[Dataset entries]:
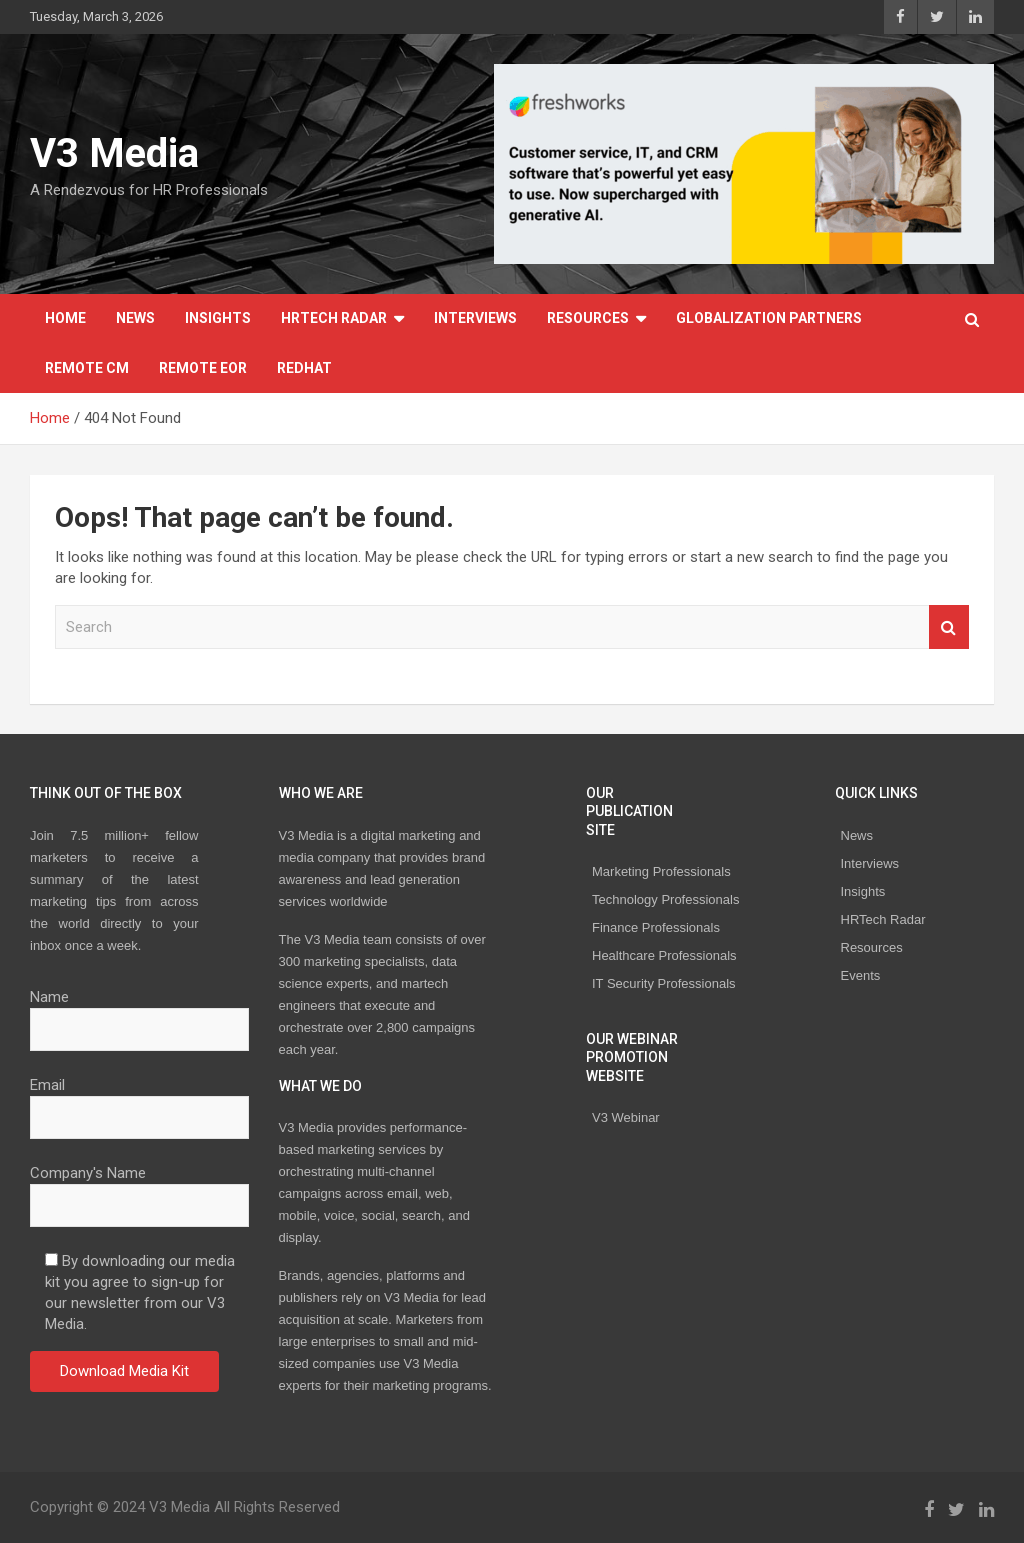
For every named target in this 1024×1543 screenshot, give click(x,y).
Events (861, 975)
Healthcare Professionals (664, 955)
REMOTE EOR (203, 368)
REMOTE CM (87, 368)
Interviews (475, 318)
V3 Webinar (626, 1117)
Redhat (304, 368)
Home (65, 318)
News (135, 318)
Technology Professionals (665, 899)
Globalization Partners (769, 318)
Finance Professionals (656, 927)
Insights (218, 318)
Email (139, 1101)
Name (139, 1013)
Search (949, 627)
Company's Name (139, 1189)
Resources (588, 318)
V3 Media (114, 153)
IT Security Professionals (664, 983)
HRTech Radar (334, 318)
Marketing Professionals (661, 871)
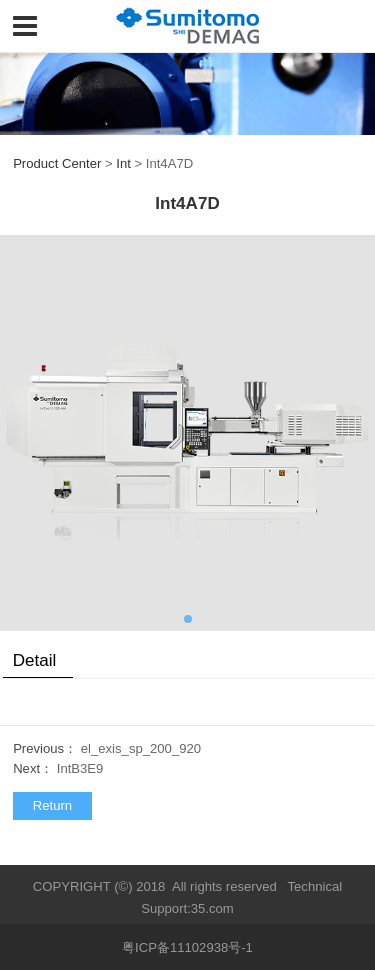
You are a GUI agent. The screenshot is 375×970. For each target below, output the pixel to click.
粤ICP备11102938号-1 (187, 947)
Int (123, 163)
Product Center (57, 163)
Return (52, 805)
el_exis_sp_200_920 (141, 748)
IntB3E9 (80, 768)
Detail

[To do]: Produce an exact copy of only those lines that run from the line with "Finance Professionals (656, 927)" to the final line of the records, including both; exclude images.

[Answer box]:
Finance Professionals (656, 927)
Insights (218, 318)
Email (139, 1101)
Name (139, 1013)
Search (949, 627)
Company's Name (139, 1189)
Resources (588, 318)
V3 Media (114, 153)
IT Security Professionals (664, 983)
HRTech Radar (334, 318)
Marketing Professionals (661, 871)
You are a GUI agent. The screenshot is 375×970. For each target below, output the pixel to click.
粤ICP备11102938号-1 (187, 947)
Int (123, 163)
Product Center (57, 163)
Return (52, 805)
el_exis_sp_200_920 (141, 748)
IntB3E9 (80, 768)
Detail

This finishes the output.